Math begins to fall apart in middle school. In elementary school, the kids learn lots of simple procedures to do well on the tests without developing the solid number sense and problem solving skills on which they can build real math ability. In middle school, algebra and geometry are hard, and require a good foundation to build upon, but the foundation isn't there. Failure begins.

There's more. In America, we teach a few standard "American" ways of adding, subtracting, multiplying and dividing. Kids come here from foreign countries and are told that there methods are "wrong." Typically, American elementary school teachers are not math teachers. Many of them are math phobic and can only teach the traditional procedures they were taught. It takes retraining to teach them how to teach kids to play with numbers so they can understand them inside and out and explore relationships and patterns. Districts don't have the funds to retrain teachers, or to hire an extra math teacher to help with curriculum, even before the current budget-cutting.

California has pushed algebra down to 6th, 7th, and 8th grades. But studies have shown that these kids mostly don't have the abstract abilities necessary to understand it. The result is that many kids learn that math is beyond them, and miss the opportunity to spend these years exploring numbers and number relationships, and using math to explore their world.

In foreign countries, kids have courses like Math1, Math2. Here we split math up into algebra, geometry, trigonometry and calculus. Actually, the best way to learn algebra is with geometry problems, and vice versa. And when learning geometry, much of trigonometry is a natural extension. Our rigidity in teaching "subjects" robs math classes of the possibility of being interesting, or building much foundation.

California's traditional math curriculum was built by people who understand little of mathematics, and nothing about learning math. California's curriculum is all about what there is to know, the myriad different topics, and how to perform math operations, rather than understanding math. If the reverse approach was taken, teaching a course so that kids understood mathematical relationships, students would be much more able to apply that understanding to various topics. But understanding math must come first.

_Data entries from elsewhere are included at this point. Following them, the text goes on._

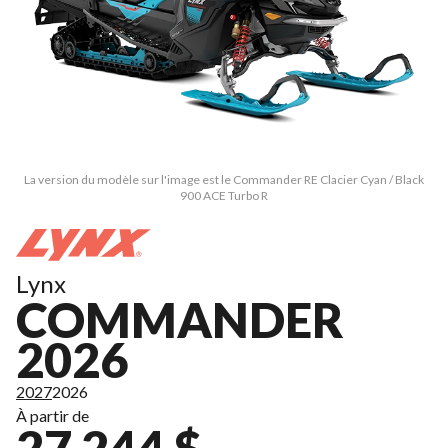
La version du modèle sur l'image est le Commander RE Clacier Cyan / Black
900 ACE Turbo R
Lynx
COMMANDER
2026
2027
2026
À partir de
27 244 $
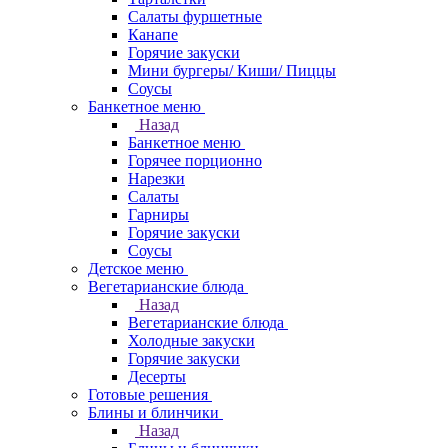
Салаты фуршетные
Канапе
Горячие закуски
Мини бургеры/ Киши/ Пиццы
Соусы
Банкетное меню
Назад
Банкетное меню
Горячее порционно
Нарезки
Салаты
Гарниры
Горячие закуски
Соусы
Детское меню
Вегетарианские блюда
Назад
Вегетарианские блюда
Холодные закуски
Горячие закуски
Десерты
Готовые решения
Блины и блинчики
Назад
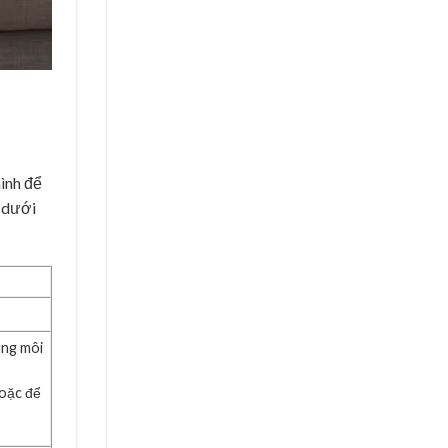
mình để
ã dưới
ung môi
hoặc để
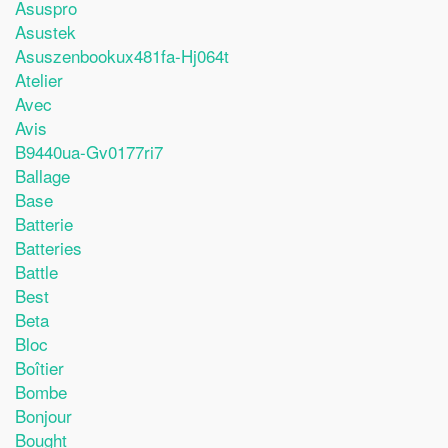
Asuspro
Asustek
Asuszenbookux481fa-Hj064t
Atelier
Avec
Avis
B9440ua-Gv0177ri7
Ballage
Base
Batterie
Batteries
Battle
Best
Beta
Bloc
Boîtier
Bombe
Bonjour
Bought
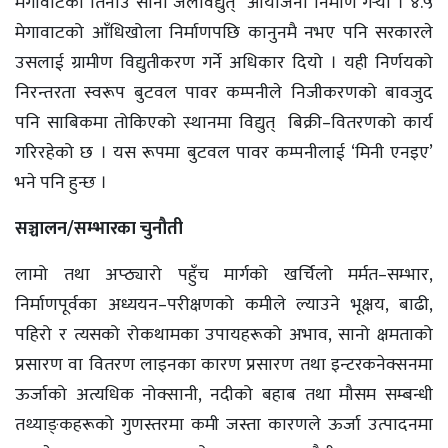
मेगावाटको तिनाउ साना जलविद्युत् आयोजना निर्माण गर्‍यो । ४.५
मेगावाटको आँधिखोला निर्माणपछि कानुनमै नभए पनि सरकारले
उसलाई ग्रामीण विद्युतीकरण गर्ने अधिकार दियो । यही निर्णयको
निरन्तरता स्वरूप बुटवल पावर कम्पनीले निजीकरणको बावजुद
पनि साबिकमा तोकिएको स्थानमा विद्युत् बिक्री–वितरणको कार्य
गरिरहेको छ । यस रूपमा बुटवल पावर कम्पनीलाई ‘मिनी एनइए’
भने पनि हुन्छ ।
सञ्चालन/सम्भारका चुनौती
लामो तथा अप्ठ्यारो पहुँच मार्गको खर्चिलो मर्मत–सम्भार,
निर्माणपूर्वका अध्ययन–परीक्षणको कमीले ल्याउने भूक्षय, बाढी,
पहिरो र त्यसको रोकथामका उपायहरूको अभाव, सानो क्षमताको
प्रसारण वा वितरण लाइनका कारण प्रसारण तथा इन्टरकनेक्सनमा
ऊर्जाको अत्यधिक नोक्सानी, नदीको बहाब तथा मौसम सम्बन्धी
तथ्याङ्‌कहरूको गुणस्तरमा कमी जस्ता कारणले ऊर्जा उत्पादनमा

When kids learn with a problem-solving approach, they learn to patiently explore problems and discover relationships. They learn to persist and figure out, not the answer, but many answers, many ways of looking at the problem that reveal its structure. And problem solving can be interesting and rewarding, but it means students are allowed to discover and learn, rather than perform memorized procedures on timed tests. Pursuing interesting problems will lead students to all sorts of areas of math.

California's current system of teaching math is broken. It is held together by tradition and politics, rather than good mathemathematics, or good teaching. We are teaching kids to fill out sheets of math problems which they won't find in the world. We're not teaching them how to solve problems, or even to interpret well the myriad statistics that appear in the news.

For a good set of standards, California should follow the NCTM (National Council of Teachers of Mathematics) standards. To know whether we're teaching math effectively, we should get an achievement test that tests deep understanding and problem solving, a more expensive test to administer, but one that reflects the kinds of skills our citizens need. To develop students who can do the kind of math that industry needs, we should use reform" and "integrated" programs that teach children to be problem solvers and discoverers.

The next generation has a host of difficult problems to solve far beyond those that previous generations have traditionally solved. The traditional methods are not sufficient. Either we must change the way we teach math, or we must continue to import math-savvy engineers and scientists from other countries, and increasingly open research centers overseas.